*** Opening Data for this task ***

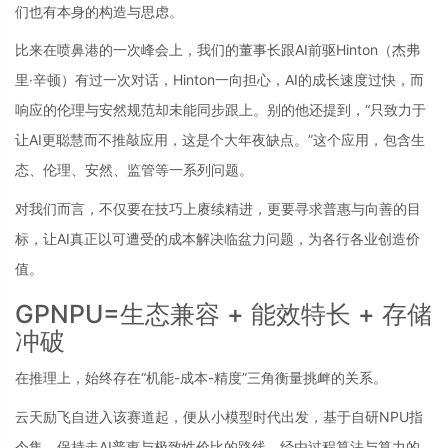
们也有本身的构造与思虑。
比来在喷鼻港的一次峰会上，我们的董事长跟AI前驱Hinton（杰弗
里·辛顿）有过一次对话，Hinton一向担心，AI的成长速度过快，而
响应的伦理与安然规范却未能同步跟上。别的他还提到，“只致力于
让AI更聪慧而不推敲应用，这是个大年夜缺点。”这个应用，包含生
态、伦理、安然、监管等一系列问题。
对我们而言，不仅要在技巧上赓续精进，更要寻求普惠与向善的目
标，让AI真正以可遭受的成本解决临盆力问题，为各行各业创造价
值。
GPNPU=生态兼容 + 能效特长 + 存储
冲破
在推理上，始终存在“机能-成本-精度”三角衡量挑衅的关系。
云天励飞自进入该赛道起，便从小模型时代出发，基于自研NPU指
令集，保持走AI普惠与极致性价比的路线，经由过程算法与算力的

*** Closing Data for this task ***

> _Activity_: Take the line that holds "里·辛顿）有过一次对话，Hinton一向担心，AI的成长速度过快，而" as the first and the last line of the material as the final one. Print that span exactly, both ends included.

> _Exercise solution_:
里·辛顿）有过一次对话，Hinton一向担心，AI的成长速度过快，而
响应的伦理与安然规范却未能同步跟上。别的他还提到，“只致力于
让AI更聪慧而不推敲应用，这是个大年夜缺点。”这个应用，包含生
态、伦理、安然、监管等一系列问题。
对我们而言，不仅要在技巧上赓续精进，更要寻求普惠与向善的目
标，让AI真正以可遭受的成本解决临盆力问题，为各行各业创造价
值。
GPNPU=生态兼容 + 能效特长 + 存储
冲破
在推理上，始终存在“机能-成本-精度”三角衡量挑衅的关系。
云天励飞自进入该赛道起，便从小模型时代出发，基于自研NPU指
令集，保持走AI普惠与极致性价比的路线，经由过程算法与算力的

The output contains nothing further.